PROBLEM TO WORK ON
Please transcribe the data below exactly. Leave the pictures out.
*-*-*
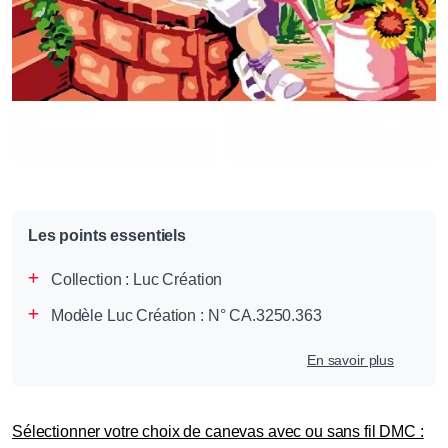
Les points essentiels
Collection :
Luc Création
Modèle Luc Création : N° CA.3250.363
En savoir plus
Sélectionner votre choix de canevas avec ou sans fil DMC :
*-*-*
RESULT
Les points essentiels
Collection :
Luc Création
Modèle Luc Création : N° CA.3250.363
En savoir plus
Sélectionner votre choix de canevas avec ou sans fil DMC :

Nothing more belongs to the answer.